Prager argues that to allow Ellison to swear upon the Quran would be an affront to the American republic:
He should not be allowed to do so -- not because of any American hostility to the Koran, but because the act undermines American civilization.
First, it is an act of hubris that perfectly exemplifies multiculturalist activism -- my culture trumps America's culture. What Ellison and his Muslim and leftist supporters are saying is that it is of no consequence what America holds as its holiest book; all that matters is what any individual holds to be his holiest book.
Forgive me, but America should not give a hoot what Keith Ellison's favorite book is. Insofar as a member of Congress taking an oath to serve America and uphold its values is concerned, America is interested in only one book, the Bible. If you are incapable of taking an oath on that book, don't serve in Congress. In your personal life, we will fight for your right to prefer any other book. We will even fight for your right to publish cartoons mocking our Bible. But, Mr. Ellison, America, not you, decides on what book its public servants take their oath.
Volokh counters, however:
This argument both mistakes the purpose of the oath, and misunderstands the Constitution. In fact, it calls for the violation of some of the Constitution’s multiculturalist provisions.
To begin with, the oath is a religious ritual, both in its origins and its use by the devout today. The oath invokes God as a witness to one’s promise, as a means of making the promise more weighty on the oathtaker’s conscience.
This is why, for instance, the Federal Rules of Evidence, dealing with the related subject of the courtroom oath, state, “Before testifying, every witness shall be required to declare that the witness will testify truthfully, by oath or affirmation administered in a form calculated to awaken the witness’ conscience and impress the witness’ mind with the duty to do so.” If you want the oath to be maximally effective, then it is indeed entirely true that “all that matters is what any individual holds to be his holiest book.” That book is the one that will most impress the oathtaker’s mind with the duty to comply with the oath.
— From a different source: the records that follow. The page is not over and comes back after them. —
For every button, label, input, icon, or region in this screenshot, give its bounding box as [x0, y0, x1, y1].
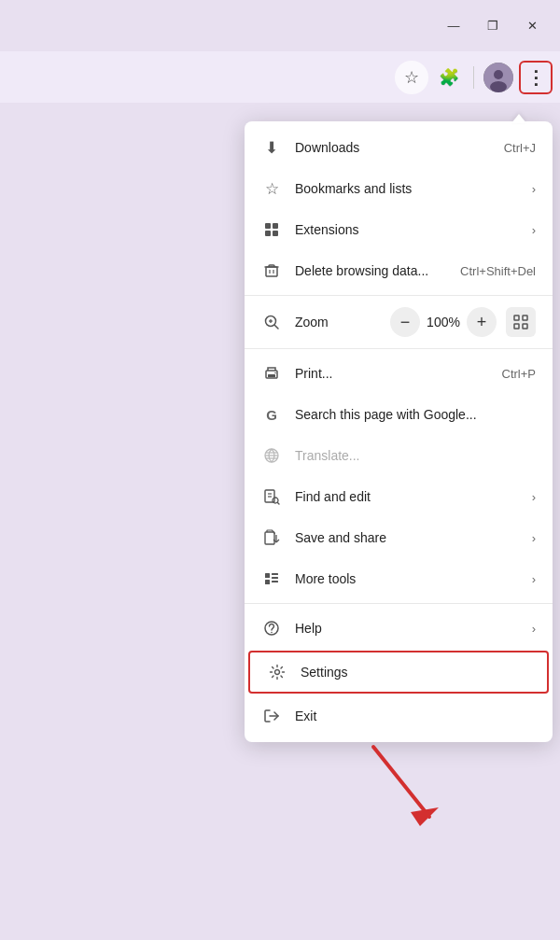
translate-icon [261, 445, 282, 466]
svg-rect-20 [268, 374, 275, 377]
menu-item-downloads[interactable]: ⬇ Downloads Ctrl+J [245, 127, 553, 168]
menu-item-exit[interactable]: Exit [245, 695, 553, 737]
menu-item-delete-browsing[interactable]: Delete browsing data... Ctrl+Shift+Del [245, 250, 553, 291]
save-share-label: Save and share [295, 530, 525, 545]
help-chevron: › [532, 622, 536, 636]
settings-icon [267, 662, 287, 682]
menu-item-more-tools[interactable]: More tools › [245, 558, 553, 599]
menu-item-help[interactable]: Help › [245, 608, 553, 649]
bookmarks-chevron: › [532, 182, 536, 196]
profile-avatar[interactable] [482, 61, 515, 94]
extensions-label: Extensions [295, 222, 525, 237]
svg-rect-7 [266, 267, 277, 276]
svg-rect-6 [273, 231, 278, 236]
zoom-out-button[interactable]: − [390, 307, 420, 337]
bookmarks-icon: ☆ [261, 178, 282, 199]
delete-browsing-shortcut: Ctrl+Shift+Del [460, 264, 536, 278]
print-label: Print... [295, 366, 495, 381]
svg-rect-4 [273, 223, 278, 229]
menu-item-translate[interactable]: Translate... [245, 435, 553, 476]
more-tools-chevron: › [532, 572, 536, 586]
zoom-row: Zoom − 100% + [245, 300, 553, 344]
svg-point-21 [274, 372, 276, 374]
downloads-icon: ⬇ [261, 137, 282, 158]
svg-point-41 [271, 632, 273, 634]
menu-item-bookmarks[interactable]: ☆ Bookmarks and lists › [245, 168, 553, 209]
exit-label: Exit [295, 709, 536, 723]
svg-point-42 [275, 670, 280, 675]
divider-3 [245, 603, 553, 604]
menu-item-find-edit[interactable]: Find and edit › [245, 476, 553, 517]
svg-rect-39 [272, 581, 278, 582]
help-icon [261, 618, 282, 638]
bookmarks-label: Bookmarks and lists [295, 181, 525, 196]
close-button[interactable]: ✕ [513, 11, 551, 41]
svg-line-44 [373, 747, 429, 817]
zoom-value: 100% [426, 315, 461, 330]
more-tools-label: More tools [295, 571, 525, 586]
find-edit-chevron: › [532, 490, 536, 504]
menu-button[interactable]: ⋮ [519, 61, 553, 94]
svg-rect-3 [265, 223, 271, 229]
svg-marker-45 [411, 807, 439, 826]
extensions-chevron: › [532, 223, 536, 237]
help-label: Help [295, 621, 525, 636]
titlebar: — ❐ ✕ [0, 0, 560, 51]
svg-point-1 [494, 70, 503, 79]
menu-item-print[interactable]: Print... Ctrl+P [245, 353, 553, 394]
svg-rect-31 [265, 532, 274, 544]
settings-label: Settings [301, 665, 530, 680]
zoom-controls: − 100% + [390, 307, 536, 337]
menu-arrow [511, 114, 526, 123]
delete-browsing-label: Delete browsing data... [295, 263, 453, 278]
find-edit-label: Find and edit [295, 489, 525, 504]
zoom-label: Zoom [295, 315, 390, 330]
exit-icon [261, 706, 282, 726]
zoom-fullscreen-button[interactable] [506, 307, 536, 337]
search-google-label: Search this page with Google... [295, 407, 536, 422]
save-share-icon [261, 527, 282, 548]
save-share-chevron: › [532, 531, 536, 545]
divider-1 [245, 295, 553, 296]
svg-rect-15 [514, 316, 519, 320]
downloads-shortcut: Ctrl+J [504, 141, 536, 155]
red-arrow-indicator [355, 728, 467, 840]
left-edge [0, 103, 15, 849]
avatar-image [483, 63, 513, 92]
translate-label: Translate... [295, 448, 536, 463]
menu-item-save-share[interactable]: Save and share › [245, 517, 553, 558]
svg-line-12 [275, 326, 279, 330]
extensions-icon[interactable]: 🧩 [432, 61, 466, 94]
svg-rect-17 [514, 324, 519, 329]
svg-point-2 [490, 81, 507, 92]
print-icon [261, 363, 282, 384]
downloads-label: Downloads [295, 140, 497, 155]
menu-item-extensions[interactable]: Extensions › [245, 209, 553, 250]
find-edit-icon [261, 486, 282, 507]
svg-rect-16 [523, 316, 527, 320]
svg-rect-5 [265, 231, 271, 236]
dropdown-menu: ⬇ Downloads Ctrl+J ☆ Bookmarks and lists… [245, 121, 553, 742]
svg-rect-35 [265, 573, 270, 578]
divider-2 [245, 348, 553, 349]
delete-icon [261, 260, 282, 281]
zoom-icon [261, 312, 282, 332]
more-tools-icon [261, 568, 282, 589]
svg-line-28 [277, 502, 279, 504]
minimize-button[interactable]: — [435, 11, 472, 41]
svg-rect-18 [523, 324, 527, 329]
maximize-button[interactable]: ❐ [474, 11, 511, 41]
divider-toolbar [473, 66, 474, 89]
svg-rect-37 [272, 573, 278, 575]
browser-toolbar: ☆ 🧩 ⋮ [0, 51, 560, 103]
print-shortcut: Ctrl+P [502, 367, 536, 381]
menu-item-settings[interactable]: Settings [248, 651, 549, 694]
menu-item-search-google[interactable]: G Search this page with Google... [245, 394, 553, 435]
svg-rect-38 [272, 577, 278, 579]
google-icon: G [261, 404, 282, 425]
zoom-in-button[interactable]: + [467, 307, 497, 337]
svg-rect-36 [265, 580, 270, 584]
extensions-menu-icon [261, 219, 282, 240]
bookmark-icon[interactable]: ☆ [395, 61, 428, 94]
Each writer makes a strong case here. But this is, perhaps, a more important and difficult discussion than either gives it credit for. It is one that could further shape, I think -- or at least reveal -- the state of America's understanding of God.
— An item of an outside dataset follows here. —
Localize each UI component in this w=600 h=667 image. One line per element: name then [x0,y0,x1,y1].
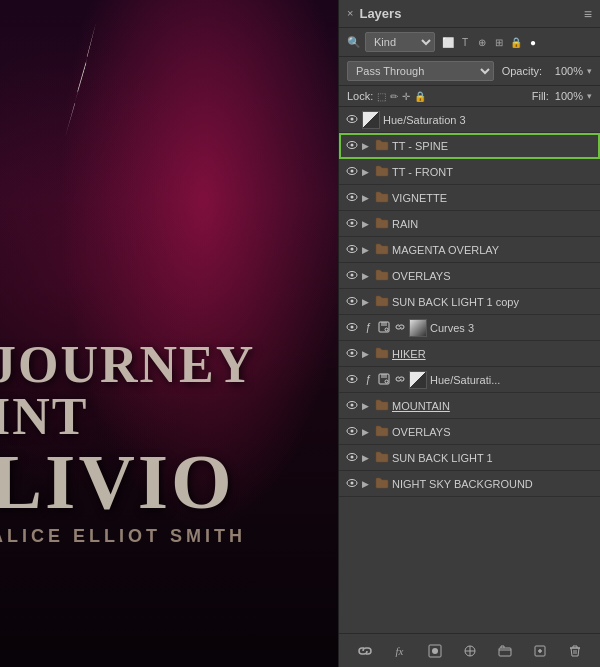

My heart certainly sides with Prager, though I am not convinced that prohibiting Ellison from using the Quran to administer his oath is the best means of protecting America's Christian tradition or upholding the Biblical standard. I do not lack in hostility toward the Quran, yet it could be dangerous territory to ask an elected official to base his service on a denial of his own belief system.
The central questions here might then be: Does the United States hold a collective acknowledgment of the sovereignty of the God of Scripture, or do we defer to the worldviews of individual Americans? Thus, does a new member of Congress (or judge, or president) swear upon the beliefs of a nation "under God" or upon his own?
I lean toward the former, in that a society invariably operates under one system of values (however loosely defined), lest it fall into a relativistic anarchy. Volokh's arguments notwithstanding, the Constitution itself doesn't present a comprehensive foundation upon which to stand. Still, these are largely uncharted waters for an increasingly pluralistic age, and we do well to navigate them carefully.